最近、気になることがあったので、それについて書いてみます。
某TV局の不祥事関連で、会社が社長と元社長を訴えた話しです。
個人的に、違和感があります。
賛否両論はあると思いますが、あくまで個人的な感想です。
あなたの会社で不祥事があった場合、あなた自身はどのような態度をとりますか?
まったく不祥事に関係しておらず、内容もまったく知らなかったにせよ、継続してそこに勤めるのであれば、信頼回復に全力で取り組むのだと、私は思うのです。
それが、会社に一員としてやるべき事だと思うのです。
しかし、某TV局内の社員は、様々なところで「私達は関係なかった被害者です」的な発言が多く、例えば、あるSNSでインフルエンサーのH衛門氏に、「今後、どうしたら良いかアドバイスをお願いします」と、まだ一週間も経っていない内からそのような発言をしていました。
客観的にみると、「どうしたら良いかわからないので、教えてください。 自分達は、被害者なんです」的な見え方でした。
そういった所に、違和感があるのです。
被害に遭った元女子アナの近くの人達は、見て見ぬ振りをしていた人が居たでしょう。
それが当たり前だと思っていた人も居たでしょう。
その人数は、少なくないはずです。
知りながら、何ら対応をしなかった人達が大勢居るなかで、2~3名に責任を取らせ、あとは関係ありません的なパフォーマンスはいかがなものでしょうか。
会社の責任は、長である社長がとるべきだと思います。
今回は、社長が築き上げてきた文化であったとも言えるでしょう。
しかしながら、関係していた人達も大勢居ます。
しっかり反省して、体制を建て直さないとならないのです。
これは、中の人達皆んなの“自己責任”なのです。
社外に対しては、そうだと思うのです。
“他責”にしてしまうことで、建て直す気が無いように見受けます。
Y興行で闇営業問題がフォーカスされた時、社長は「従業員は家族だ」と言った際、中堅どころは、「家族ではない」と言いました。
家族のように思っている社員も居るし、ただ雇われているだけと思っている人も居ます。
私は、家族とまでならなくても良いとは思いますが、「雇われているだけ」と言うのは寂しいと思うのです。
昔の徒弟制度では、親方が居て、丁稚が居て、そこに居るのは家族のような存在でした。
年端も行かない子供が親に連れられて大工の棟梁に預けられる時、棟梁は両親に「立派に一人前に致します」と約束したものです。
大工の技術だけではなく、人間として一人前になるように育てるということです。
そこでは棟梁が親になるのです。 なので、親方と呼ばれます。
トヨタの現場にも、おやじと呼ばれる人が居ます。
親のように面倒をみます。
また、職場先輩という役目の人も居ます。 仕事以外の面倒もみます。
面倒をみる役目の人がたくさん居ます。
すべては、信頼関係なのです。
仕事だけしている間柄ではないのです。
そんな、古い昭和の人間関係が、今も続いています。
会社は英語でcompany(カンパニー)ですが、このcomは“一緒に”という意味があります。
その後のpanyは、panisの変形したもので、パンのことです。
一緒にパンを食べる仲間という意味です。
日本的に言うと、同じ釜の飯を喰う仲ということです。
私は、そういう意識が必要だと思っています。
そういう意識が無いと、助け合う仕事ができません。
令和になっても、AIが発達してきても、社員の間柄は変わらないと思うのです。
孔子の論語に中に、このようなことが書かれています。
「君子は諸(これ)を己に求む。
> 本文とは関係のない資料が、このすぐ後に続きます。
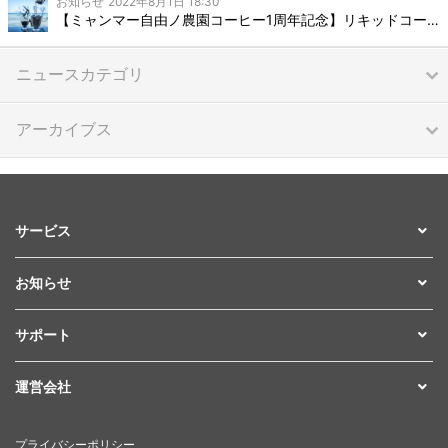
お知らせ
2022年8月1日 18:30
【ミャンマー自由ノ農園コーヒー1周年記念】リキッドコーヒー販売開始のご報告
ニュースカテゴリ
アーカイブス
サービス
お知らせ
サポート
運営会社
プライバシーポリシー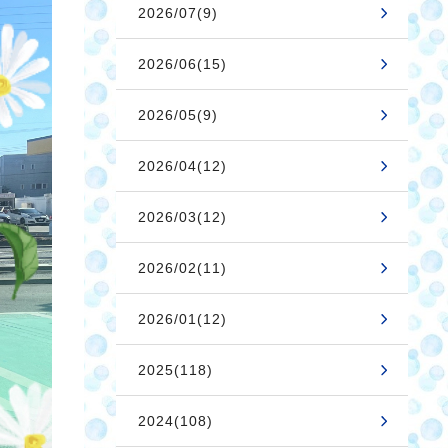
2026/07(9)
2026/06(15)
2026/05(9)
2026/04(12)
2026/03(12)
2026/02(11)
2026/01(12)
2025(118)
2024(108)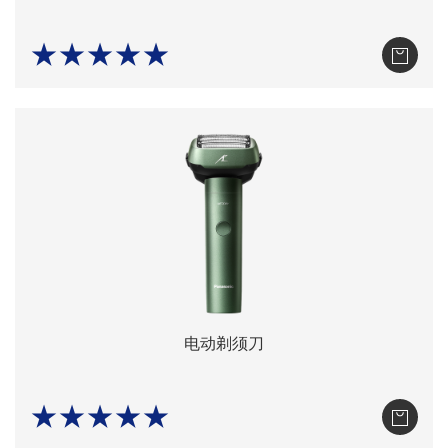
★★★★★
电动剃须刀
★★★★★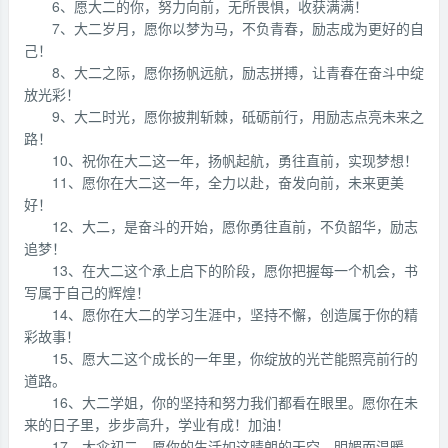
6、愿大二的你，努力向前，无所畏惧，收获满满！
7、大二岁月，愿你以梦为马，不负青春，励志成为更好的自
己！
8、大二之际，愿你扬帆远航，励志拼搏，让青春在奋斗中绽
放光彩！
9、大二时光，愿你披荆斩棘，砥砺前行，用励志点亮未来之
路！
10、祝你在大二这一年，扬帆起航，勇往直前，实现梦想！
11、愿你在大二这一年，全力以赴，奋发向前，未来更美
好！
12、大二，是奋斗的开始，愿你勇往直前，不负韶华，励志
追梦！
13、在大二这个承上启下的阶段，愿你把握每一个机会，书
写属于自己的辉煌！
14、愿你在大二的学习生涯中，坚持不懈，创造属于你的精
彩故事！
15、愿大二这个成长的一年里，你绽放的光芒能照亮前行的
道路。
16、大二学姐，你的坚持和努力我们都看在眼里。愿你在未
来的日子里，步步高升，学业有成！加油！
17、大伞初二，愿你的生活如这晴朗的天空，明媚而温暖。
小人は諸を人に求む」
君子は事の責任・原因を自分に求めるが、小人は他人に求め、責任を転嫁する。
会社とは何か? 実体のない人々の集まりです。
そこに暖かい血を流すのか、無味乾燥したスポンジのようにするのか。
すべては、中に居る人の考え方で決まります。
どんな会社にするのかは、一人一人が選択できます。
本当に良くしたいのならば、真剣に内側を向いて活動していく必要があるでしょう。